By analyzing existing cross correlation between Templeton Global Bond and Templeton Emerging Mkt, you can compare the effects of market volatilities on Templeton Global and Templeton Emerging and check how they will diversify away market risk if combined in the same portfolio for a given time horizon. You can also utilize pair trading strategies of matching a long position in Templeton Global with a short position of Templeton Emerging. Check out your portfolio center. Please also check ongoing floating volatility patterns of Templeton Global and Templeton Emerging.

Diversification Opportunities for Templeton Global and Templeton Emerging

0.57
  Correlation Coefficient

Very weak diversification

The 3 months correlation between Templeton and Templeton is 0.57. Overlapping area represents the amount of risk that can be diversified away by holding Templeton Global Bond and Templeton Emerging Mkt in the same portfolio, assuming nothing else is changed. The correlation between historical prices or returns on Templeton Emerging Mkt and Templeton Global is a relative statistical measure of the degree to which these equity instruments tend to move together. The correlation coefficient measures the extent to which returns on Templeton Global Bond are associated (or correlated) with Templeton Emerging. Values of the correlation coefficient range from -1 to +1, where. The correlation of zero (0) is possible when the price movement of Templeton Emerging Mkt has no effect on the direction of Templeton Global i.e., Templeton Global and Templeton Emerging go up and down completely randomly.
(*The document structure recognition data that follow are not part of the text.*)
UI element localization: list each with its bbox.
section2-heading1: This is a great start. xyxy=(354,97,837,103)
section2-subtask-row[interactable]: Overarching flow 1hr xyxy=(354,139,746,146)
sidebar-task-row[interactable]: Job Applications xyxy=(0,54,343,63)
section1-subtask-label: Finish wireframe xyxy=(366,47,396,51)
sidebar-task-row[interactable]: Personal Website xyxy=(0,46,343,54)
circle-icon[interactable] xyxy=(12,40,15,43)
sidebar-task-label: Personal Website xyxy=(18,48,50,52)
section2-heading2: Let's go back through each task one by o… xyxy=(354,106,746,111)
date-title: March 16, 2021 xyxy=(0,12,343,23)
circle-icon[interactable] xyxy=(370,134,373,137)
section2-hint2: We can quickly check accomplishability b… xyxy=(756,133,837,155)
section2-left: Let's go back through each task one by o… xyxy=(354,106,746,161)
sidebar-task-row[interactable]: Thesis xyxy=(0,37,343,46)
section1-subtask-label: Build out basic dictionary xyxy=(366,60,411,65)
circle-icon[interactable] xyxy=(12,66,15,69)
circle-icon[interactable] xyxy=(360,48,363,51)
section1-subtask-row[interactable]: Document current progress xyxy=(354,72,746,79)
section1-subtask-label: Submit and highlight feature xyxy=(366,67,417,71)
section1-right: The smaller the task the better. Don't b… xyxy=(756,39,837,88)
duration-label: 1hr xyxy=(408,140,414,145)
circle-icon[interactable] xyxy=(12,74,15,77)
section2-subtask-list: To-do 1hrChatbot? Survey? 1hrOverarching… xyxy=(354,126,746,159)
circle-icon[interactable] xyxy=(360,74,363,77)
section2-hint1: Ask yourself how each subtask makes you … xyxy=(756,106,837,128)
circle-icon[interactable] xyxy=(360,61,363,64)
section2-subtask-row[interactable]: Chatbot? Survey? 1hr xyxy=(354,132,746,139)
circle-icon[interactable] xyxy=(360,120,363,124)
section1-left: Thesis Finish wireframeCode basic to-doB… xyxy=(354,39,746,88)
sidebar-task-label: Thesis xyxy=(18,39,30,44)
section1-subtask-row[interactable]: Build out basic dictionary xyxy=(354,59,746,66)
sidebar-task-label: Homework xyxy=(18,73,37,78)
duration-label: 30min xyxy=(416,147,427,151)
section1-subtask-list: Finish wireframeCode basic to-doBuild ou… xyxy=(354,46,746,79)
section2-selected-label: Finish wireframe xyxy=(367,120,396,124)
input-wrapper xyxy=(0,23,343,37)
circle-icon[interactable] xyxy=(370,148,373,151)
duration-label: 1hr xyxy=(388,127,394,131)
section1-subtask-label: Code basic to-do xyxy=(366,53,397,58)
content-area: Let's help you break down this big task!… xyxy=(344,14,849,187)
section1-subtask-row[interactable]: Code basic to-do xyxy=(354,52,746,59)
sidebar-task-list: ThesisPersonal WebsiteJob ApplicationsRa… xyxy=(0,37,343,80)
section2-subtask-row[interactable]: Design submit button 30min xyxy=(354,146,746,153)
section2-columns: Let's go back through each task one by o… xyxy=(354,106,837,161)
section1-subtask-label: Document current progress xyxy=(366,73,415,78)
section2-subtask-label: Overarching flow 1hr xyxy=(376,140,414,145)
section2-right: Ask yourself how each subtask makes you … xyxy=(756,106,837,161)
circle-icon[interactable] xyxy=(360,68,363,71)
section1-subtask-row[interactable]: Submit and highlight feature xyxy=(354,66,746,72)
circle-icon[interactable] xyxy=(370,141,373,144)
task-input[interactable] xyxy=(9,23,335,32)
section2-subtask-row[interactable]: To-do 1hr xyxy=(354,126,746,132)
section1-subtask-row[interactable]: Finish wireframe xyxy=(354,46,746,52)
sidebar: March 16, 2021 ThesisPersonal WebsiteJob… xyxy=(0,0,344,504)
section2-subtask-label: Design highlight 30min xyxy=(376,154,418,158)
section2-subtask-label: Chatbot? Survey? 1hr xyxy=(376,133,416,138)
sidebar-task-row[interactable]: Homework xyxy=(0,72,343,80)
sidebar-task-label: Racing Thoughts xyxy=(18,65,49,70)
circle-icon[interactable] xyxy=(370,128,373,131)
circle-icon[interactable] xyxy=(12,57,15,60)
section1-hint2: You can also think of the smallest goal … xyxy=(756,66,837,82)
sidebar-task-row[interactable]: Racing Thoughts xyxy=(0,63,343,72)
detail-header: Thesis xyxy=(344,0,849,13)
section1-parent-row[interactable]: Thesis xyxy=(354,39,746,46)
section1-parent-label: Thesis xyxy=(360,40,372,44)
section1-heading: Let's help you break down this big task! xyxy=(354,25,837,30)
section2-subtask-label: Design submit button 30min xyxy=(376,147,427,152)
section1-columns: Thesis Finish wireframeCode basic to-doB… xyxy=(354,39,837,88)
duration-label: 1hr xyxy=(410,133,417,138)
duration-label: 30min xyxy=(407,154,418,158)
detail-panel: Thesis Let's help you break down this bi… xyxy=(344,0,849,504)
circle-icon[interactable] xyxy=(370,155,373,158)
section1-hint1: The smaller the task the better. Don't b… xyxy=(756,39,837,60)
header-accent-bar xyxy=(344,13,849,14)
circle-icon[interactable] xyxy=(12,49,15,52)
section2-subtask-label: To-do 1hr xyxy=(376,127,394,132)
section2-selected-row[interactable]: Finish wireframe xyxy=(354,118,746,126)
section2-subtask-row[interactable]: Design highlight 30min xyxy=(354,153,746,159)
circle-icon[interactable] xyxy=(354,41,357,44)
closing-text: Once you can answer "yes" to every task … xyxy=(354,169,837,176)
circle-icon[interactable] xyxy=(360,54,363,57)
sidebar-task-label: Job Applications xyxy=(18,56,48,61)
Pair Corralation between Templeton Global and Templeton Emerging

Assuming the 90 days trading horizon Templeton Global is expected to generate 5.29 times less return on investment than Templeton Emerging. But when comparing it to its historical volatility, Templeton Global Bond is 1.21 times less risky than Templeton Emerging. It trades about 0.01 of its potential returns per unit of risk. Templeton Emerging Mkt is currently generating about 0.03 of returns per unit of risk over similar time horizon. If you would invest  641.00  in Templeton Emerging Mkt on September 13, 2024 and sell it today you would earn a total of  2.00  from holding Templeton Emerging Mkt or generate 0.31% return on investment over 90 days.
Time Period3 Months [change]
DirectionMoves Together 
StrengthWeak
Accuracy95.65%
ValuesDaily Returns

Templeton Global Bond  vs.  Templeton Emerging Mkt

 Performance 
       Timeline  
Templeton Global Bond 

Risk-Adjusted Performance

0 of 100

 
Weak
 
Strong
Very Weak
Over the last 90 days Templeton Global Bond has generated negative risk-adjusted returns adding no value to fund investors. In spite of rather sound technical and fundamental indicators, Templeton Global is not utilizing all of its potentials. The current stock price tumult, may contribute to shorter-term losses for the shareholders.
Templeton Emerging Mkt 

Risk-Adjusted Performance

3 of 100

 
Weak
 
Strong
Insignificant
Compared to the overall equity markets, risk-adjusted returns on investments in Templeton Emerging Mkt are ranked lower than 3 (%) of all funds and portfolios of funds over the last 90 days. In spite of rather sound technical and fundamental indicators, Templeton Emerging is not utilizing all of its potentials. The current stock price tumult, may contribute to shorter-term losses for the shareholders.

Templeton Global and Templeton Emerging Volatility Contrast

   Predicted Return Density   
       Returns  

Pair Trading with Templeton Global and Templeton Emerging

The main advantage of trading using opposite Templeton Global and Templeton Emerging positions is that it hedges away some unsystematic risk. Because of two separate transactions, even if Templeton Global position performs unexpectedly, Templeton Emerging can make up some of the losses. Pair trading also minimizes risk from directional movements in the market. For example, if an entire industry or sector drops because of unexpected headlines, the short position in Templeton Emerging will offset losses from the drop in Templeton Emerging's long position.
The idea behind Templeton Global Bond and Templeton Emerging Mkt pairs trading is to make the combined position market-neutral, meaning the overall market's direction will not affect its win or loss (or potential downside or upside). This can be achieved by designing a pairs trade with two highly correlated stocks or equities that operate in a similar space or sector, making it possible to obtain profits through simple and relatively low-risk investment.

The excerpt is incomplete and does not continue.